The other factor of age in my very cool/dry environment is that when air drying the papers curl to a point that makes flattening them in a mount press have a high risk of creasing on the edges, even when I warm them up with the press not clamped shut. I get best results from low temp drying on an old Premier drum dryer with a fresh new curtain.
But the paper has a soft emulsion that usually sticks to the muslin curtain, leaving some fibers and some texture behind. This only happens in my preferred neutral/alkaline fixer (TF-5 for prints). If I use Kodak Rapid Fixer with the hardener plus hypo-clear, it dries well in the dryer. That's a fine process, but I'd rather use the TF-5, skip the HCA and get cleaner washes faster.

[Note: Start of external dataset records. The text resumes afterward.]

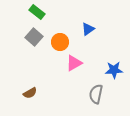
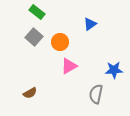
blue triangle: moved 2 px right, 5 px up
pink triangle: moved 5 px left, 3 px down
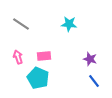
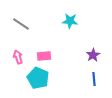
cyan star: moved 1 px right, 3 px up
purple star: moved 3 px right, 4 px up; rotated 24 degrees clockwise
blue line: moved 2 px up; rotated 32 degrees clockwise
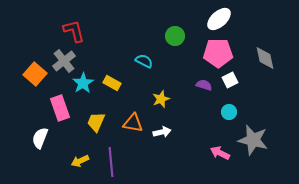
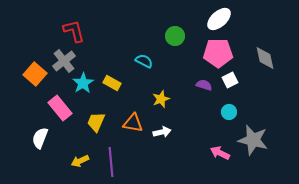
pink rectangle: rotated 20 degrees counterclockwise
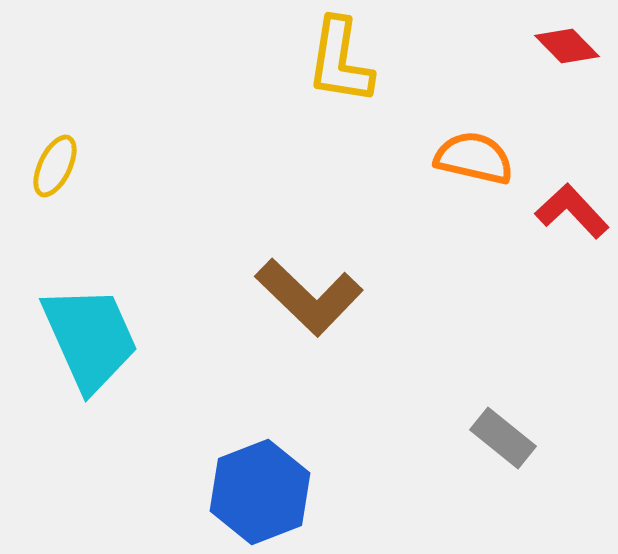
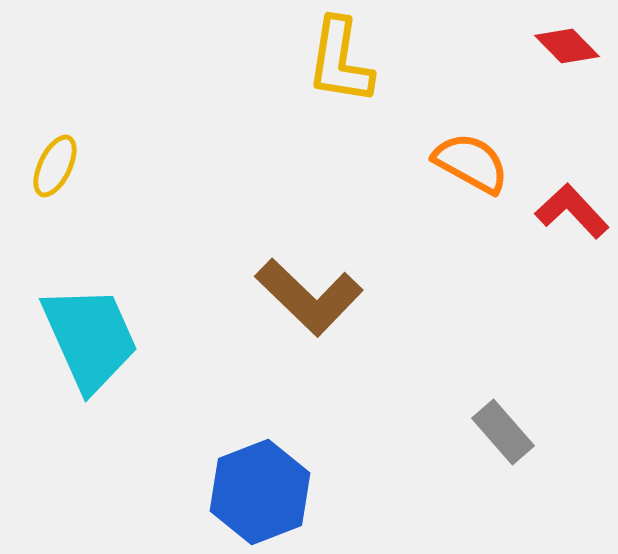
orange semicircle: moved 3 px left, 5 px down; rotated 16 degrees clockwise
gray rectangle: moved 6 px up; rotated 10 degrees clockwise
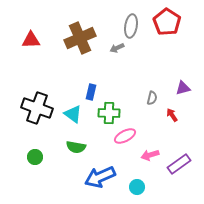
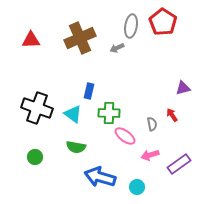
red pentagon: moved 4 px left
blue rectangle: moved 2 px left, 1 px up
gray semicircle: moved 26 px down; rotated 24 degrees counterclockwise
pink ellipse: rotated 65 degrees clockwise
blue arrow: rotated 40 degrees clockwise
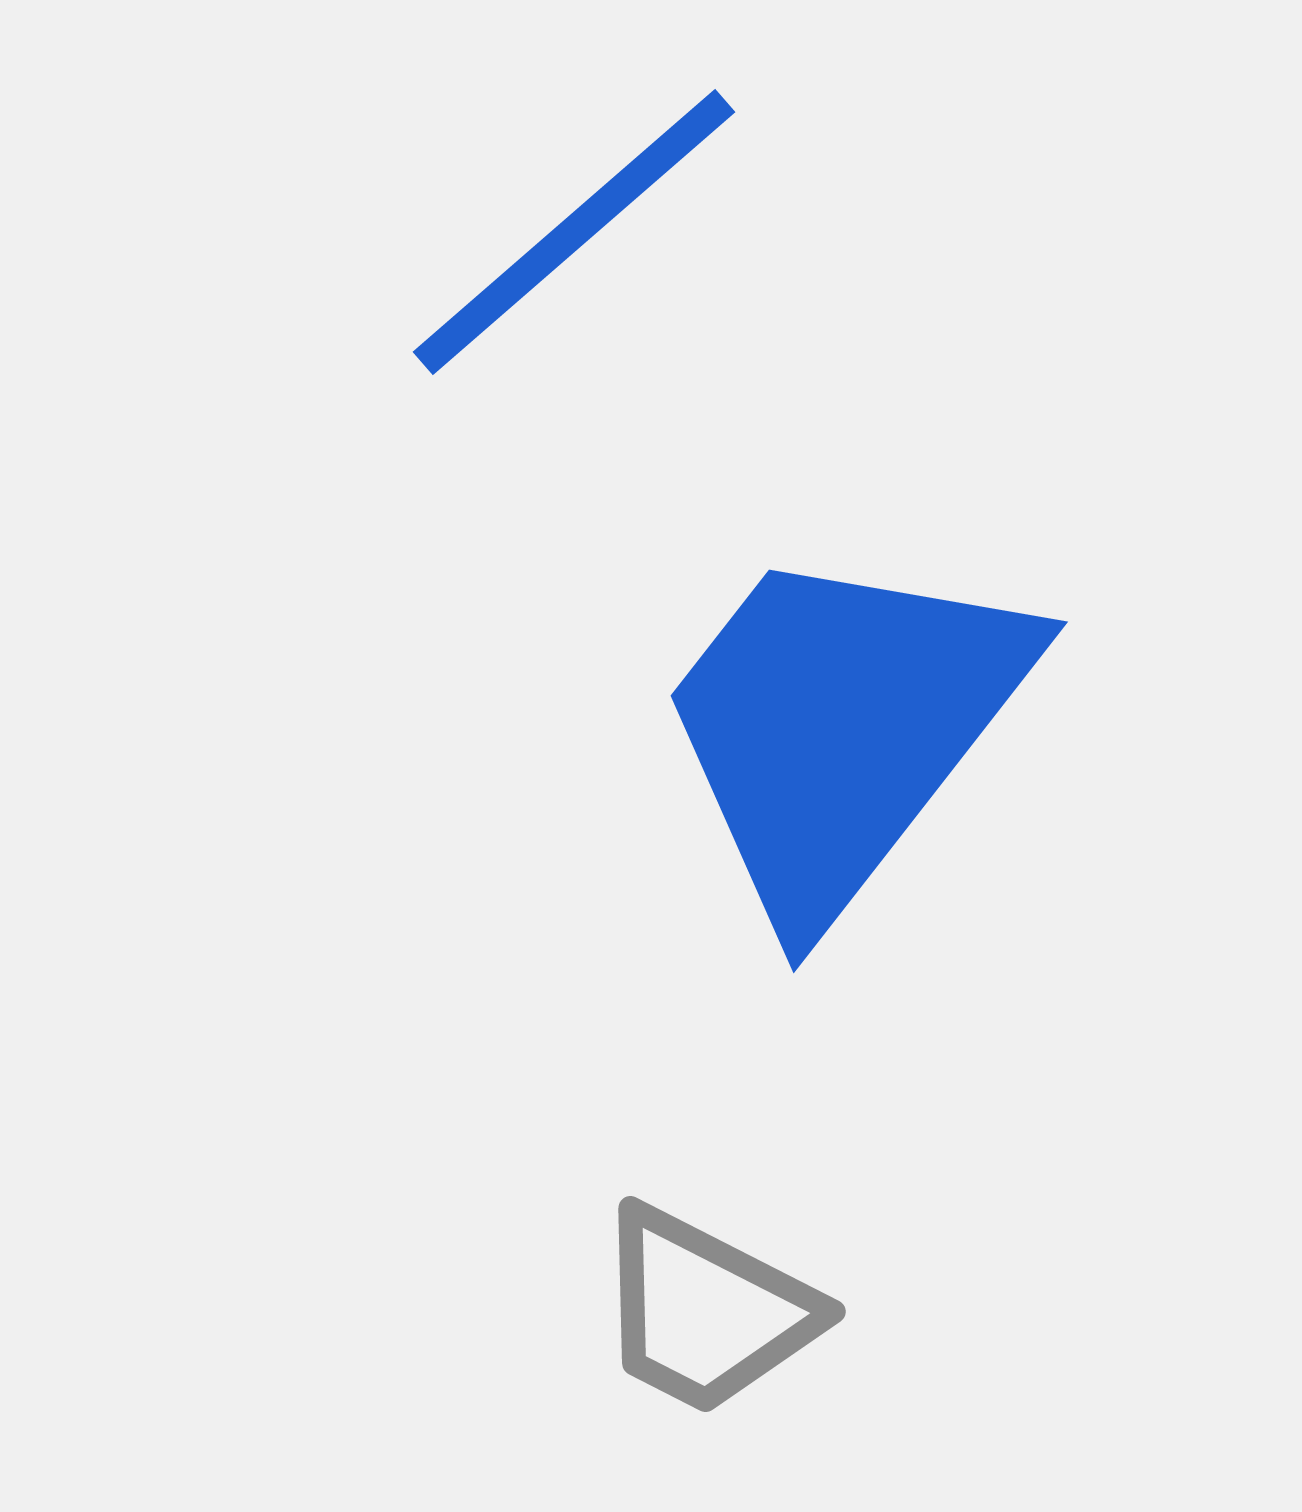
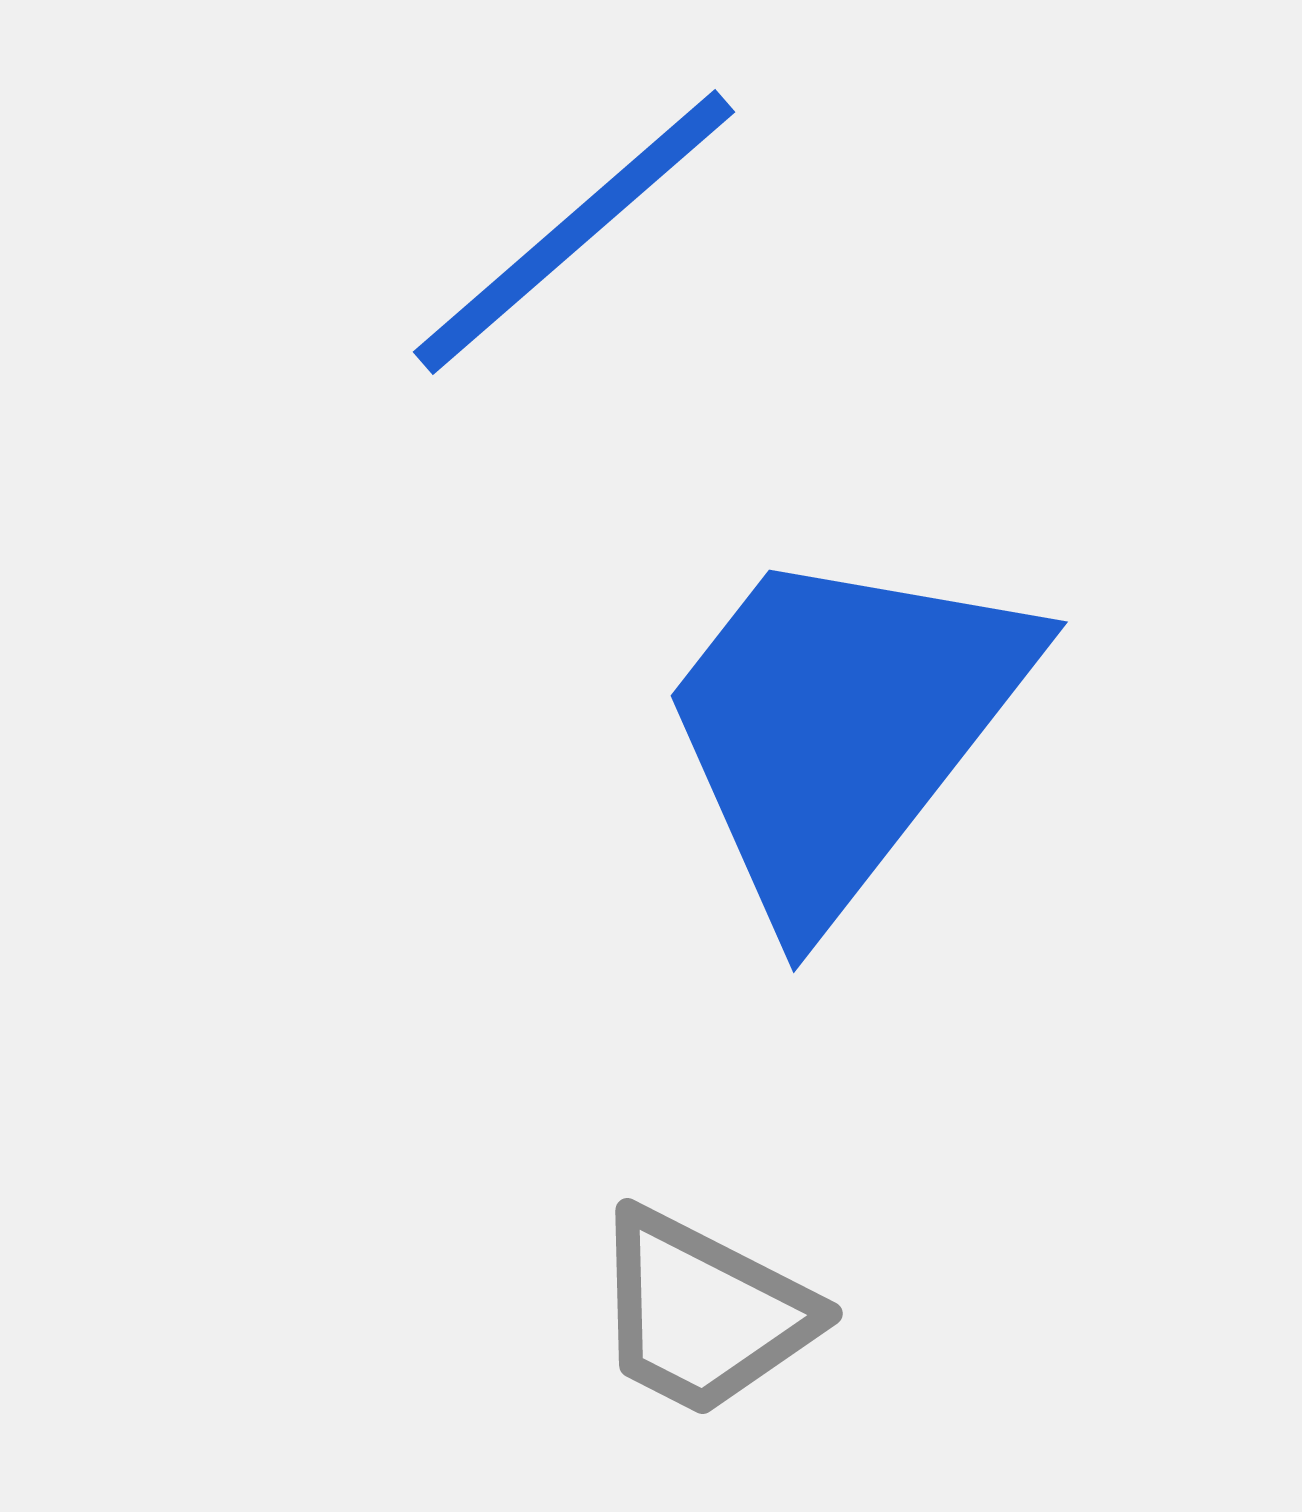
gray trapezoid: moved 3 px left, 2 px down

There's the setup. Here are the long-winded questions:
I recently found the formula for Ilford IH-4 Formailn Hardener which is alkaline in pH.
Sounds like tough stuff. According to the Ilford Manual of Photography, 1958:Ilford IH-4 Formailn Hardener
Formaldehyde, 40% solution 10ml
Sodium carbonate (anhydrous) 5g
Water to make 1 liter
Immerse negatives or prints for 3 minutes. If used immediately after fixation and before washing, a short rinse should be employed after fixing. If used after washing, a short rinse should be given before drying.
I am thinking of mixing some up to use as an afterbath -- Fix TF-5, wash 20 min, IH-4, wash 10 min. I know nothing about how formaldehyde works in darkroom materials and how long the after-rinse should be for a fiber print. Ilford only said "short rinse." I figure washing the hypo out before the hardener would be most archivally effective. I had heard once -- possibly apocryphal -- that Photo-Flo contains formaldehyde and thus it probably has pretty good archival qualities since I used to soak negs in it decades ago that are still lovely.Formailn in neutral solution gives only a slight degree of hardening. The alkaline solution given above gives very considerable hardening, and negatives hardened in it will withstand boiling water. For this reason, films should not be immersed for more than the recommended time or they become brittle.
Thoughts chemists (Bill Troop in particular)?
Perhaps I might try formaldehyde in neutral solution first to see if I get enough hardening that way. Perhaps the alkaline solution might make the paper or emulsion more fragile.
This may be a thought experiment as it is no less trouble than pouring some KRF and HCA for this old paper. But it's fun to think about.